This is one of those places where it would help to have different conceptual structures than just grid-based accessors. It might help to have an idea of what it means to be inside of a particular space that isn't quite as low-level as the current x/y co-ordinate system. Because otherwise you have the choice between bounding the fluid explicitly¹, and bounding it implicitly². It might be possible to split the difference by slowing down the rate at which router bleach eats things³, but I'm not entirely convinced that this wouldn't merely give us both sets of problems.

Gray Goo

While we're on the topic, in case it's not obvious from the above, what's gray goo?

(lem:define-machine gg
    (loop for (x y) in lem:n*extended
       do (lem:spawn-in! (lem:neighbor x y) lem:self)))
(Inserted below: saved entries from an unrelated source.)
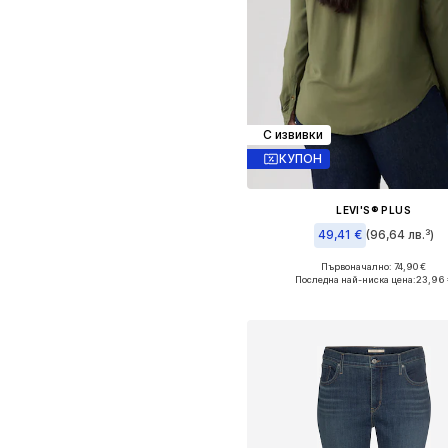
С извивки
КУПОН
LEVI'S® PLUS
49,41 €
(96,64 лв.³)
Първоначално: 74,90 €
Налични размери: XL, XXL, XX
Последна най-ниска цена:
23,96 
Добави в кошницат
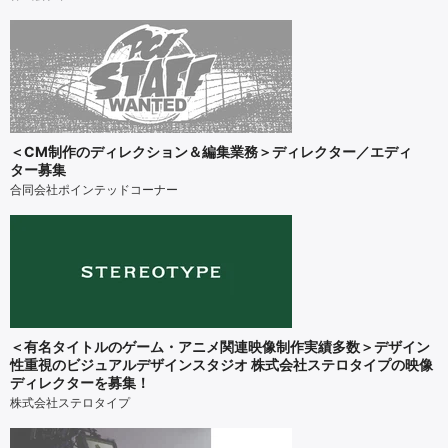
＜CM制作のディレクション＆編集業務＞ディレクター／エディ
ター募集
合同会社ポインテッドコーナー
＜有名タイトルのゲーム・アニメ関連映像制作実績多数＞デザイン
性重視のビジュアルデザインスタジオ 株式会社ステロタイプの映像
ディレクターを募集！
株式会社ステロタイプ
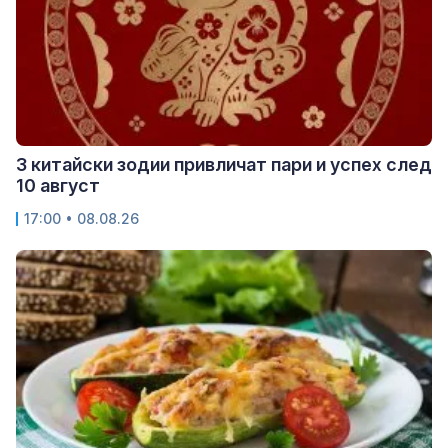
3 китайски зодии привличат пари и успех след
10 август
17:00 • 08.08.26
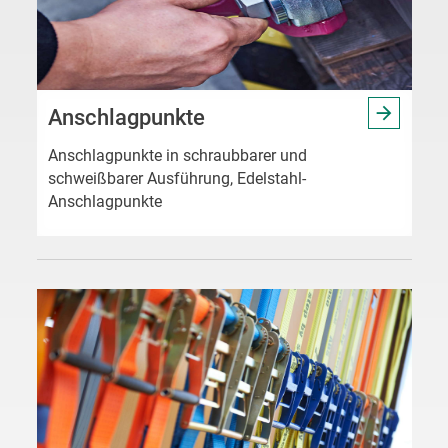
Anschlagpunkte
Anschlagpunkte in schraubbarer und
schweißbarer Ausführung, Edelstahl-
Anschlagpunkte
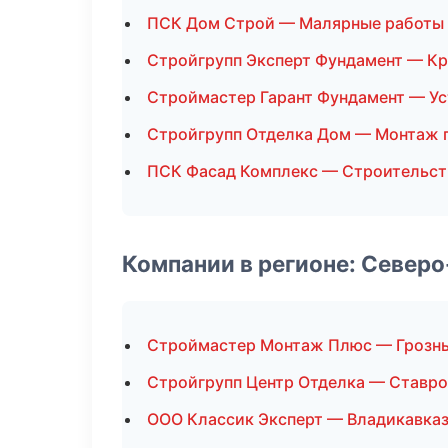
ПСК Дом Строй — Малярные работы
Стройгрупп Эксперт Фундамент — К
Строймастер Гарант Фундамент — Ус
Стройгрупп Отделка Дом — Монтаж 
ПСК Фасад Комплекс — Строительст
Компании в регионе: Север
Строймастер Монтаж Плюс — Грозн
Стройгрупп Центр Отделка — Ставр
ООО Классик Эксперт — Владикавка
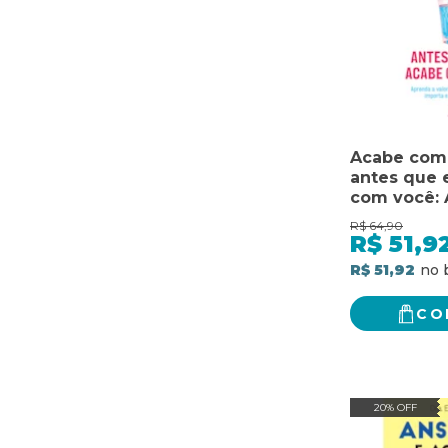
Acabe com
antes que 
com você: 
valorizar o
R$
64,90
realmente 
R$
51,9
mude sua 
R$ 51,92
CO
20% OFF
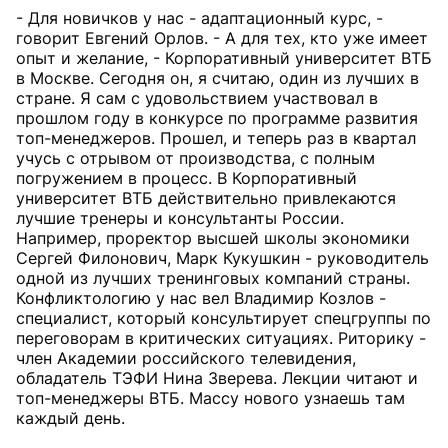
- Для новичков у нас - адаптационный курс, -
говорит Евгений Орлов. - А для тех, кто уже имеет
опыт и желание, - Корпоративный университет ВТБ
в Москве. Сегодня он, я считаю, один из лучших в
стране. Я сам с удовольствием участвовал в
прошлом году в конкурсе по программе развития
топ-менеджеров. Прошел, и теперь раз в квартал
учусь с отрывом от производства, с полным
погружением в процесс. В Корпоративный
университет ВТБ действительно привлекаются
лучшие тренеры и консультанты России.
Например, проректор высшей школы экономики
Сергей Филонович, Марк Кукушкин - руководитель
одной из лучших тренинговых компаний страны.
Конфликтологию у нас вел Владимир Козлов -
специалист, который консультирует спецгруппы по
переговорам в критических ситуациях. Риторику -
член Академии российского телевидения,
обладатель ТЭФИ Нина Зверева. Лекции читают и
топ-менеджеры ВТБ. Массу нового узнаешь там
каждый день.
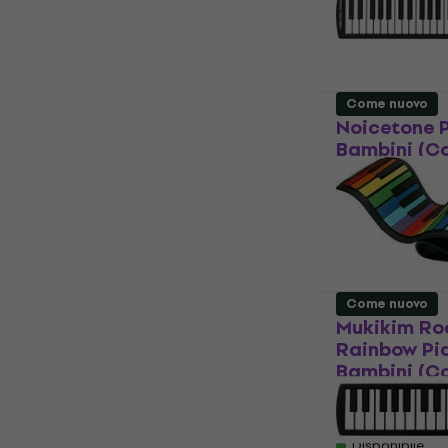
Disponibile
Come nuovo
Noicetone P
Bambini (C
Tastiera Bambi
43,40 €
Disponibile
Come nuovo
Mukikim Roc
Rainbow Pi
Bambini (C
Tastiera Bambi
35,80 €
37,6
Disponibile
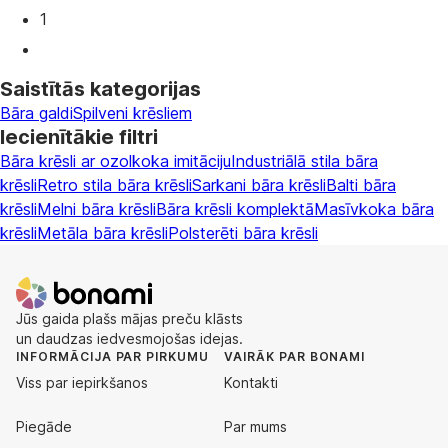
1
Saistītās kategorijas
Bāra galdi
Spilveni krēsliem
Iecienītākie filtri
Bāra krēsli ar ozolkoka imitāciju
Industriālā stila bāra
krēsli
Retro stila bāra krēsli
Sarkani bāra krēsli
Balti bāra
krēsli
Melni bāra krēsli
Bāra krēsli komplektā
Masīvkoka bāra
krēsli
Metāla bāra krēsli
Polsterēti bāra krēsli
Jūs gaida plašs mājas preču klāsts
un daudzas iedvesmojošas idejas.
INFORMĀCIJA PAR PIRKUMU
VAIRĀK PAR BONAMI
Viss par iepirkšanos
Kontakti
Piegāde
Par mums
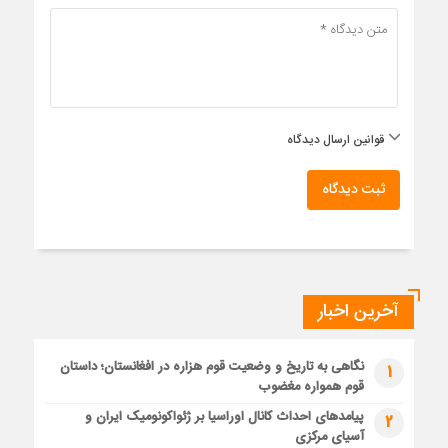
قوانین ارسال دیدگاه
ثبت دیدگاه
آخرین اخبار
نگاهی به تاریخ و وضعیت قوم هزاره در افغانستان؛ داستان
1
قوم همواره مغضوب
پیامدهای احداث کانال اوراسیا بر ژئواکونومیک ایران و
2
آسیای مرکزی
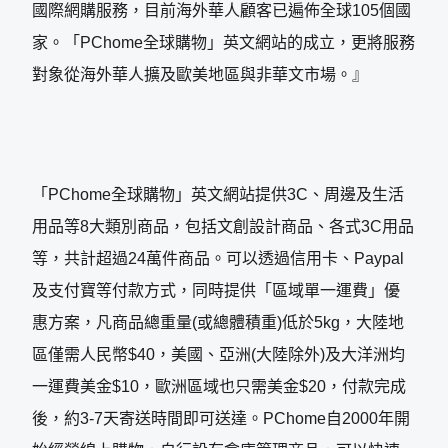
國際網購服務，目前海外華人顧客已遍佈全球105個國
家。「PChome全球購物」英文網站的成立，更將服務
對象從海外華人擴及歐美地區與非華文市場。』
「PChome全球購物」英文網站提供3C、周邊及生活
用品等8大類別商品，包括文創設計商品、各式3C用品
等，共計超過24萬件商品。可以透過信用卡、Paypal
及支付寶等付款方式，同時提供「區域單一運費」優
惠方案，凡商品總重量(或總體積重)低於5kg，大陸地
區僅需人民幣$40，美國、亞洲(大陸除外)及大洋洲均
一運費美金$10，歐洲區域也只需美金$20，付款完成
後，約3-7天寄送時間即可送達。PChome自2000年開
It's the machine that eats everything. If box is "the machine that knows what it is to be a box", then gg is "the machine that knows what it is to hunger without end". In a massively distributed system with no central ownership, it's possible that someone intentionally introduces gg to the world, but as we've seen above, it's also entirely possible to effectively do it by accident.

One way of fighting this involves restricting the set of possibly spawn!able machines. The idea is that we do some amount of research into what sorts of machines make a good enough set of primitives, agree on them, and burn their definitions into the substrates of all of our cellular networks. That makes sure we've got a known-good-actor set of machines to choose from, but something tells me that the expressivity of such a system is going to suffer pretty fatally. My instinct is that what we want is a set of composition primitives; a language from which to craft machines rather than a pre-defined set of machines themselves.

A second way involves imposing a cost on the spawn! operation in some way. So that a machine that does nothing but spawn in all directions will run out of resources in short order.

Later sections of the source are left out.